I contend it’s both. Violence is part of our natural world. Not only is violence inherent in men, it’s also inherent in most every living creature on this planet – including women. All living things must eat and defend themselves for survival. However, natural human violence is no where near the extreme we see in men today. Basically men took natural human violence, left it unchecked in males, and then pumped it up on steroids via training, conditioning and gender roles, while at the same time, deprived women of their natural violence which was necessary to defend themselves. The result is a polarization of the sexes.

Humans are also both selfish and social. Joke’s on us because these two things contradict each other. Humans must be selfish in order to get their basic human needs met. One of those 5 basic needs is love and affection – not to be confused with sex. (Sex in fact is a poor substitute and has nothing to do with love and ffection). Deprived of love and affection, humans, like all primates,
become psychotic. In order to get this need met, humans must be social. In order to be social, one can’t be too selfish. So it becomes a balancing act. One keeps the other in check.

Humans are not animals.
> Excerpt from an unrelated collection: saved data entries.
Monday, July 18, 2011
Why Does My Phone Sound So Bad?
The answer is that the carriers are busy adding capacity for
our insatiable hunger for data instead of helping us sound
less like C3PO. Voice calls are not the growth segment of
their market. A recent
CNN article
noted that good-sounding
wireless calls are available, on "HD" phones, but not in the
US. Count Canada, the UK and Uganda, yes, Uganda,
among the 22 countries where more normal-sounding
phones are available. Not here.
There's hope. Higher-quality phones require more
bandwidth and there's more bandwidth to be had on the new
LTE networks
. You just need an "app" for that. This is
Unlike animals, humans do not live by instinct. Babies aren’t born knowing jack. Infants are born selfish and self-centered. They must learn everything under the sun. Including empathy, caring, and sharing. So what happens when we teach one sex these things, but not the other? Enter gender roles. Empathy, caring, and sharing are considered feminine. Love and affection is also considered feminine. Love and affection is replaced by the masculine – sex (PIV). See above. Sex has nothing to do with love and affection. And what happens when humans are deprived of love and affection? Answer: They become psychotic. At the same time, women are deprived of the masculine – selfishness. As a result, women are not getting their basic human needs met.
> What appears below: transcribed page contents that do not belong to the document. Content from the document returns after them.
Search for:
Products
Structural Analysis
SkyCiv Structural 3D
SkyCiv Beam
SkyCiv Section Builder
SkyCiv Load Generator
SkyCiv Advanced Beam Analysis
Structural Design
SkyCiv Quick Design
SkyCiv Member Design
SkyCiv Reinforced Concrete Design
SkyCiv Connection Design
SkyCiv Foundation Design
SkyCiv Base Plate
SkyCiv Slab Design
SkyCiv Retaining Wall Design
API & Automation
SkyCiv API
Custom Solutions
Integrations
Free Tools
Put it all together and we have a recipe for disaster. In males – selfishness and unchecked natural human violence pumped up on steroids, devoid of empathy, caring and sharing, and psychotic from the deprivation of love and affection, which is substituted with the masculine PIV. It is the making of a sociopath. The men-in-charge want soldiers, you see, who can kill without guilt, conscience or remorse. At this point in time, it doesn’t much matter if it’s nature or nurture. Patriarchy is now a global paradigm. Generations of men have been raised to be sociopaths. All humanity is beaten out of them before they get through primary school. Even if some men wanted to change, they couldn’t. The other men wouldn’t allow it.
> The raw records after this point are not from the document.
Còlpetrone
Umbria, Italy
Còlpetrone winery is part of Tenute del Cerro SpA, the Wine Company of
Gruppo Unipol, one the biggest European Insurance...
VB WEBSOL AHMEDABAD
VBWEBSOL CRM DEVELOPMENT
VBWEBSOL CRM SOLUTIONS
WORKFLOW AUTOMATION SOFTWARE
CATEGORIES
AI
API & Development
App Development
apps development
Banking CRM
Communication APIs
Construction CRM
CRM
It is inevitable that masculinity will devour all that is considered feminine if not countered or kept in check. Women had better come up with something to counter it, because we are on a crash
course with destruction. I have a few ideas on how to do it. But I’ll save it for another post.

Freud, btw, was a misogynist and a crack head, not a genius. Men have a death wish because they have been trained to worship death and taught that there is glory and honor in death. They are made heroes in death. Not to mention, the life they can expect after death, courtesy of invisible little fairies and magical sky dudes.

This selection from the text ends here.